_Task directions_
From the listing below, return each line that includes "will".

---

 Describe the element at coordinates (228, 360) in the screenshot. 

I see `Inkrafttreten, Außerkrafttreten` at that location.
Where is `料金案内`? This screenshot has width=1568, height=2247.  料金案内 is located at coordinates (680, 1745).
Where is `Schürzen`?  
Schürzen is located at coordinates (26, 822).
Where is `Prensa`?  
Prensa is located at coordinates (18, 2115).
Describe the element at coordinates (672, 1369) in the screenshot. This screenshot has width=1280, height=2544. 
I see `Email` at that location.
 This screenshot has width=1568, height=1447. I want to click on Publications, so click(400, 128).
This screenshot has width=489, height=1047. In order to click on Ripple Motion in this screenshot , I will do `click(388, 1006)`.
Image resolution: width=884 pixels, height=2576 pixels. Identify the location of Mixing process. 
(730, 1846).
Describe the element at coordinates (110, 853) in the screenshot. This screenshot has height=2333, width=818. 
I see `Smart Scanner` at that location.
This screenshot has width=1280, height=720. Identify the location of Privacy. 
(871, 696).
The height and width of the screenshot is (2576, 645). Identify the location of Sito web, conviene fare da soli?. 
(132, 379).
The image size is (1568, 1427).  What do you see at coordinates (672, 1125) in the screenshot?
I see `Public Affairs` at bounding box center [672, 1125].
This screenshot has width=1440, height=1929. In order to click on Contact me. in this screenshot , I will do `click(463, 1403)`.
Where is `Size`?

---

_Answer to the exercise_
This screenshot has width=489, height=1047. In order to click on Ripple Motion in this screenshot , I will do `click(388, 1006)`.
This screenshot has width=1440, height=1929. In order to click on Contact me. in this screenshot , I will do `click(463, 1403)`.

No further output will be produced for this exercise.